Lifestyle

Health: Lifestyle over prescriptions

Numerous articles and publications discuss how doctors aspire to go to the next level after seeing patients advance. Numerous surveys have indicated that the majority of doctors would not opt to quit in various circumstances. Stroke is the most serious condition.

An increased risk of strokes has been associated with years of high systolic blood pressure (the number at the top) during adulthood, according to research headed by Michigan Medicine and published in JAMA Network Open. In this study, the average systolic blood pressure of more than 40,000 adults who were at least 18 years old, had never had a stroke, and were years ahead of their first stroke was examined.

According to the data, there is a 20% increased risk of both ischemic stroke and total stroke, along with a 31% increased risk of intracerebral hemorrhage, if one’s average systolic blood pressure is 10 mm higher than average. Put differently, elevated blood pressure, even if it’s only slightly elevated, poses a risk. I compare it to a fire hose on drywall when I talk to my patients. It eventually makes a breakthrough.

I was taught that the majority of the time, high blood pressure, or hypertension, was produced by anything that was classified as “idiopathic,” which means that the parents, or another factor, is to blame. This is untrue, as we now know. Most of the time, high blood pressure is caused by an unhealthy lifestyle. The list includes being overweight, having a fatty liver, being highly stressed, having sleep disorders including obstructive sleep apnea, going through menopause, and constantly using stimulants to stay up.
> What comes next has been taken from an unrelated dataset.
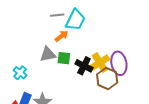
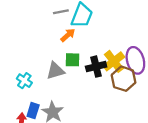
gray triangle: (48, 54) -> (55, 71), moved
black cross: (84, 66) -> (96, 67), turned -36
Of course, medication is helpful, and I regularly write prescriptions for blood pressure meds for my patients. But if reality set in, altering one’s habits would probably help, if not completely solve the problem. No medication is required. There’s no need to suffer a crippling stroke that permanently alters your family’s dynamics and your quality of life. There’s no need for a brain bleed brought on by years of elevated blood pressure to cause an abrupt death.

If you have high blood pressure, you must use medicine for short-term risk reduction; nevertheless, you can address the issue by making lifestyle modifications! Substances have their limits. Modifications in lifestyle are sustainable.